**Activity:** Please give again, exactly and in full, each line from the one holding "Celulares e Telefonia" to the end of the listing.

**Dataset records:**
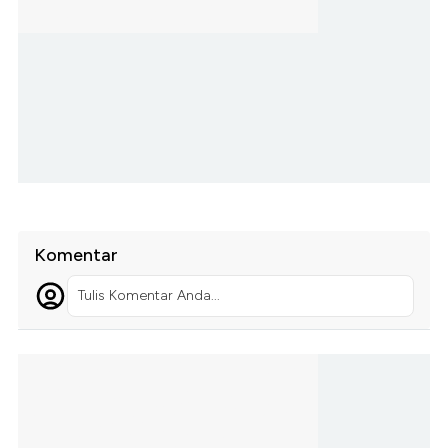
Komentar
Tulis Komentar Anda...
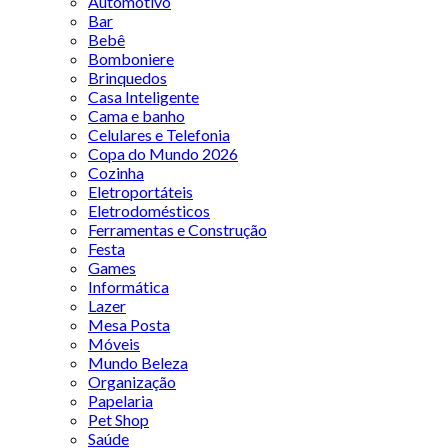
Automotivo
Bar
Bebê
Bomboniere
Brinquedos
Casa Inteligente
Cama e banho
Celulares e Telefonia
Copa do Mundo 2026
Cozinha
Eletroportáteis
Eletrodomésticos
Ferramentas e Construção
Festa
Games
Informática
Lazer
Mesa Posta
Móveis
Mundo Beleza
Organização
Papelaria
Pet Shop
Saúde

**Answer area:**
Celulares e Telefonia
Copa do Mundo 2026
Cozinha
Eletroportáteis
Eletrodomésticos
Ferramentas e Construção
Festa
Games
Informática
Lazer
Mesa Posta
Móveis
Mundo Beleza
Organização
Papelaria
Pet Shop
Saúde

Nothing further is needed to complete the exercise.